Top of Data excerpts

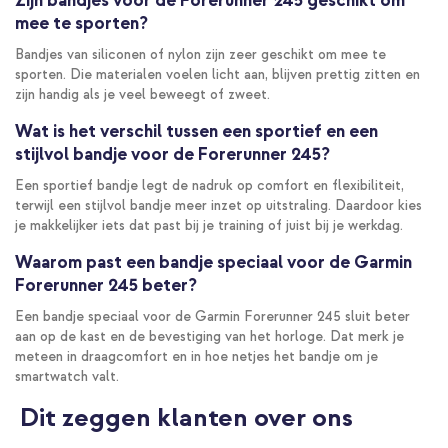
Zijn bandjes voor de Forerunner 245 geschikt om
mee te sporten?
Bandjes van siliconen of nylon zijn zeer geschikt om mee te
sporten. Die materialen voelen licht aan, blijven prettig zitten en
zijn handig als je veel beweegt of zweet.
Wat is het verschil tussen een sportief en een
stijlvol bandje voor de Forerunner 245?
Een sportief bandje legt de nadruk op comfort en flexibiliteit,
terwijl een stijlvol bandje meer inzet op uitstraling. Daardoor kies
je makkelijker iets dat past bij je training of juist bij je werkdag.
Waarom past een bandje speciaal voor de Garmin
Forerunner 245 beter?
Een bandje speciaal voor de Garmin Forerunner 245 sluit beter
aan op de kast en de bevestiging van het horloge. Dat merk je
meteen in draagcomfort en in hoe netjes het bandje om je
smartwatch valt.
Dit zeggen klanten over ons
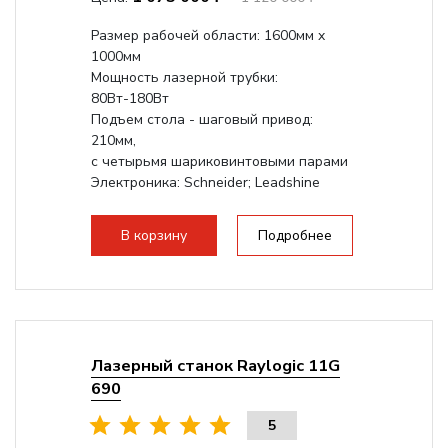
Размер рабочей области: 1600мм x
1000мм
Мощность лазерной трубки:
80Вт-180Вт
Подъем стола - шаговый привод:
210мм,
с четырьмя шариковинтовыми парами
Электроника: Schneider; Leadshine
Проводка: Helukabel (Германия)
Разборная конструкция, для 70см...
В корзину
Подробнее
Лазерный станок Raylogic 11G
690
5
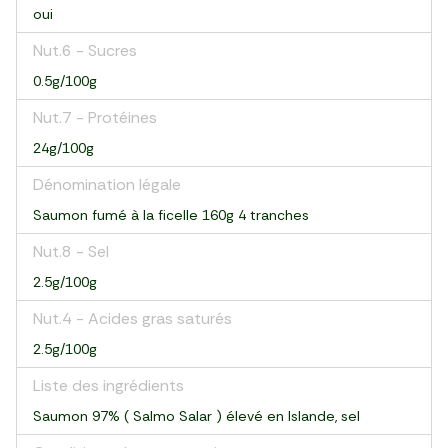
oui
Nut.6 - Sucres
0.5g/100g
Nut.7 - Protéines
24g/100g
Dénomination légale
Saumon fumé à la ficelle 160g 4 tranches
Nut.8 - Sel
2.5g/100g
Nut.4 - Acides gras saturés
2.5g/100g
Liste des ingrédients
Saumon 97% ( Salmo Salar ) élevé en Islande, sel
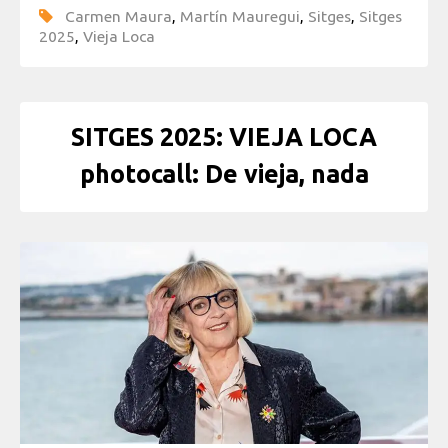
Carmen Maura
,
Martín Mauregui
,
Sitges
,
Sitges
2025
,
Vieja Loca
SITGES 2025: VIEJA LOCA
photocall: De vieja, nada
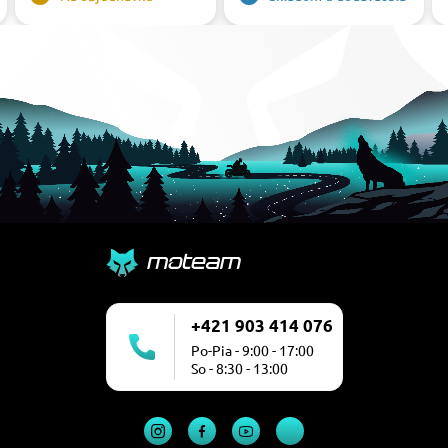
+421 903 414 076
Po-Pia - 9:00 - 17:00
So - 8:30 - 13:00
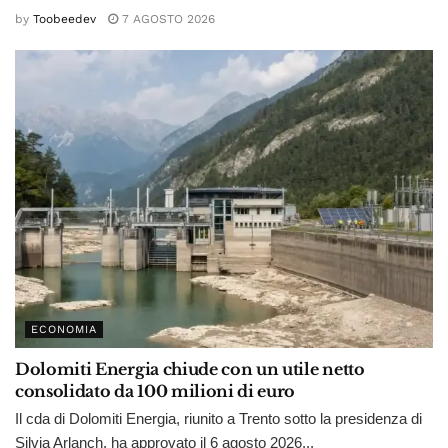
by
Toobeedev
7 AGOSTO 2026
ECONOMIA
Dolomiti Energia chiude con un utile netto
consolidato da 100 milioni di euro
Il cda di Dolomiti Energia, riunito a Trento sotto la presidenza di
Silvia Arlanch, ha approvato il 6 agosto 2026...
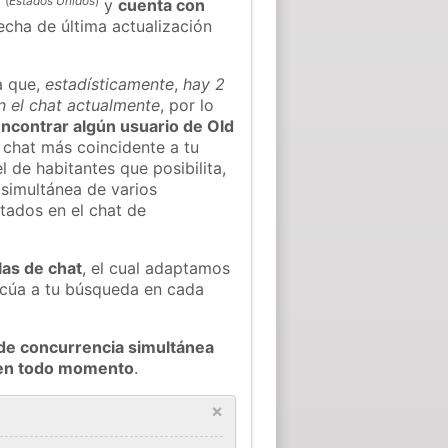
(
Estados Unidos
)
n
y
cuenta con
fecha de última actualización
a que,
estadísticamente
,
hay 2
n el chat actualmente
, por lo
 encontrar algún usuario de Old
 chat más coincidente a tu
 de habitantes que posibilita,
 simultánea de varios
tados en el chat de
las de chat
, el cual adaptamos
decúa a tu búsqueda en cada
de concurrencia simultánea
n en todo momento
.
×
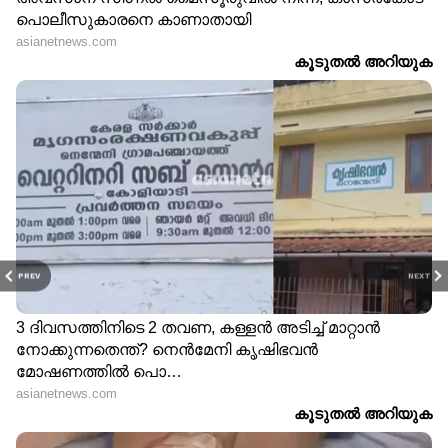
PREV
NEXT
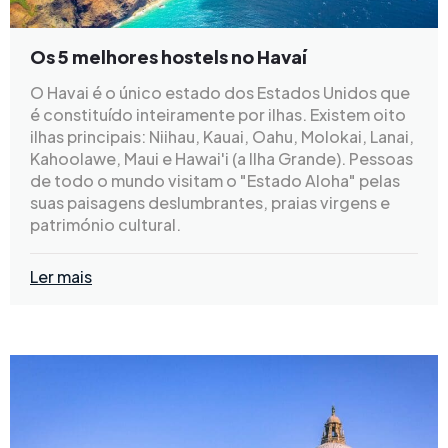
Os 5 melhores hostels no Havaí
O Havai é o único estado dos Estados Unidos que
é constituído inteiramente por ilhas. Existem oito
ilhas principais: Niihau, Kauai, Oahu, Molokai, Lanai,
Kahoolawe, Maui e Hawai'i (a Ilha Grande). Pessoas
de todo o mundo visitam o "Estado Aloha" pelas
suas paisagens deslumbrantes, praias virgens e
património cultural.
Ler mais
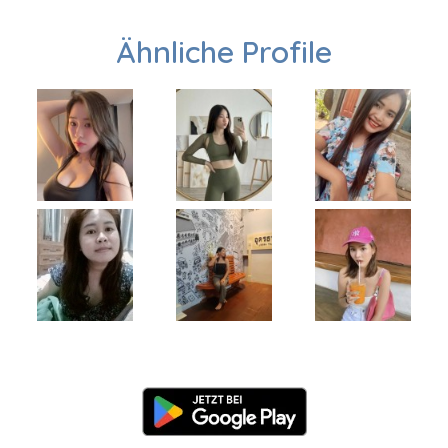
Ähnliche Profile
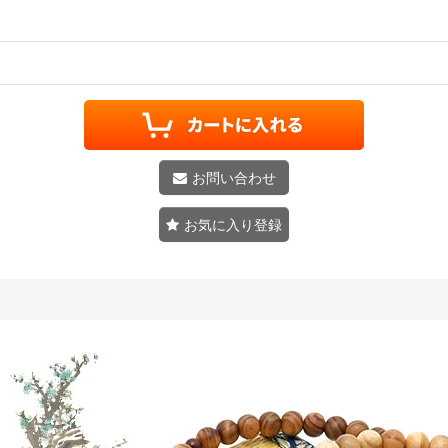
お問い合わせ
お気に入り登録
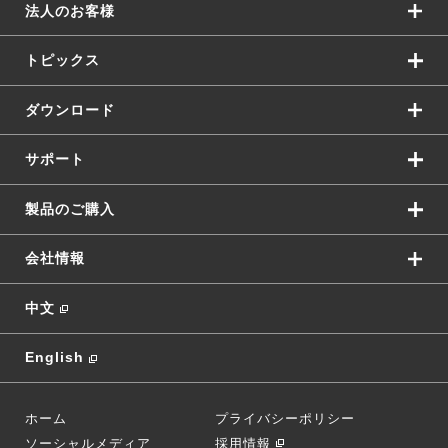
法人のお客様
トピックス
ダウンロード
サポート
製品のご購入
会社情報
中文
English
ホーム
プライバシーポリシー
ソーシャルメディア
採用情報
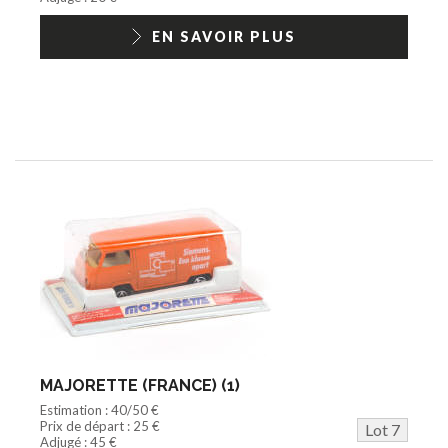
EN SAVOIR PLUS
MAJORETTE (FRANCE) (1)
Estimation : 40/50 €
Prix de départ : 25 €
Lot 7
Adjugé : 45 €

Bottom of Data excerpts

Your objective
Each line above that falls between the line with "Nut.7 - Protéines" and the line with "photocall: De vieja, nada" should be printed exactly, together with those two lines, but the pictures should not.

Expected output
Nut.7 - Protéines
24g/100g
Dénomination légale
Saumon fumé à la ficelle 160g 4 tranches
Nut.8 - Sel
2.5g/100g
Nut.4 - Acides gras saturés
2.5g/100g
Liste des ingrédients
Saumon 97% ( Salmo Salar ) élevé en Islande, sel
Carmen Maura
,
Martín Mauregui
,
Sitges
,
Sitges
2025
,
Vieja Loca
SITGES 2025: VIEJA LOCA
photocall: De vieja, nada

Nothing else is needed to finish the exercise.